[[ Available data, beginning ]]
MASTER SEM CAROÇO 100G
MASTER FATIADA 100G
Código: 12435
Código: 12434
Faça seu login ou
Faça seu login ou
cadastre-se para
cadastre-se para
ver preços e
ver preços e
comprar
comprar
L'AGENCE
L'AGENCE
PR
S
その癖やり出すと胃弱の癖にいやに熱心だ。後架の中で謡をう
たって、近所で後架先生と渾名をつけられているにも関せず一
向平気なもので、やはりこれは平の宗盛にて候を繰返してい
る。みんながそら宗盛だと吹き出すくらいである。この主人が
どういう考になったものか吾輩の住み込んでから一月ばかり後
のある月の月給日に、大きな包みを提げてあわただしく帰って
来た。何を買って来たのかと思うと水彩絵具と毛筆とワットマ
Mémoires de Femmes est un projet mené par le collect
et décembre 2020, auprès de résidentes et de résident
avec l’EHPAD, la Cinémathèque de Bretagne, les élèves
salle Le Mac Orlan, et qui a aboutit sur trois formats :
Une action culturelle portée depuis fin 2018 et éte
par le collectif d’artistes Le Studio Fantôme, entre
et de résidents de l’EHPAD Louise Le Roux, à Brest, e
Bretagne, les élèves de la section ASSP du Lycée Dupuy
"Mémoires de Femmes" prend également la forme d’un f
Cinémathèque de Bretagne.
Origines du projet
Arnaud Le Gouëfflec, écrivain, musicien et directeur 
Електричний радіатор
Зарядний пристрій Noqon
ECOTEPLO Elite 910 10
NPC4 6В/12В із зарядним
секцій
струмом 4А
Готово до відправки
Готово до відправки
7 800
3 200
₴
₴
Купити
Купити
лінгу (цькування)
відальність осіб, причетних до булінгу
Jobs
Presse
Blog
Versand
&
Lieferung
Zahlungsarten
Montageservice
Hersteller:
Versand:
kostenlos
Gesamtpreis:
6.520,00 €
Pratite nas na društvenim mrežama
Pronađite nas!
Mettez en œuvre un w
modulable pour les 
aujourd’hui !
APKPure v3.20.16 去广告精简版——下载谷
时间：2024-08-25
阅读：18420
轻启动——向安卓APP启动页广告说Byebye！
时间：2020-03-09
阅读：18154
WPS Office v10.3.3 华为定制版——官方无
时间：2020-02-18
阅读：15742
[[ Available data, end ]]
§ **Problem to solve**: Return each entry from above without altering a single character.

§ **Answer box**:
MASTER SEM CAROÇO 100G
MASTER FATIADA 100G
Código: 12435
Código: 12434
Faça seu login ou
Faça seu login ou
cadastre-se para
cadastre-se para
ver preços e
ver preços e
comprar
comprar
L'AGENCE
L'AGENCE
PR
S
その癖やり出すと胃弱の癖にいやに熱心だ。後架の中で謡をう
たって、近所で後架先生と渾名をつけられているにも関せず一
向平気なもので、やはりこれは平の宗盛にて候を繰返してい
る。みんながそら宗盛だと吹き出すくらいである。この主人が
どういう考になったものか吾輩の住み込んでから一月ばかり後
のある月の月給日に、大きな包みを提げてあわただしく帰って
来た。何を買って来たのかと思うと水彩絵具と毛筆とワットマ
Mémoires de Femmes est un projet mené par le collect
et décembre 2020, auprès de résidentes et de résident
avec l’EHPAD, la Cinémathèque de Bretagne, les élèves
salle Le Mac Orlan, et qui a aboutit sur trois formats :
Une action culturelle portée depuis fin 2018 et éte
par le collectif d’artistes Le Studio Fantôme, entre
et de résidents de l’EHPAD Louise Le Roux, à Brest, e
Bretagne, les élèves de la section ASSP du Lycée Dupuy
"Mémoires de Femmes" prend également la forme d’un f
Cinémathèque de Bretagne.
Origines du projet
Arnaud Le Gouëfflec, écrivain, musicien et directeur 
Електричний радіатор
Зарядний пристрій Noqon
ECOTEPLO Elite 910 10
NPC4 6В/12В із зарядним
секцій
струмом 4А
Готово до відправки
Готово до відправки
7 800
3 200
₴
₴
Купити
Купити
лінгу (цькування)
відальність осіб, причетних до булінгу
Jobs
Presse
Blog
Versand
&
Lieferung
Zahlungsarten
Montageservice
Hersteller:
Versand:
kostenlos
Gesamtpreis:
6.520,00 €
Pratite nas na društvenim mrežama
Pronađite nas!
Mettez en œuvre un w
modulable pour les 
aujourd’hui !
APKPure v3.20.16 去广告精简版——下载谷
时间：2024-08-25
阅读：18420
轻启动——向安卓APP启动页广告说Byebye！
时间：2020-03-09
阅读：18154
WPS Office v10.3.3 华为定制版——官方无
时间：2020-02-18
阅读：15742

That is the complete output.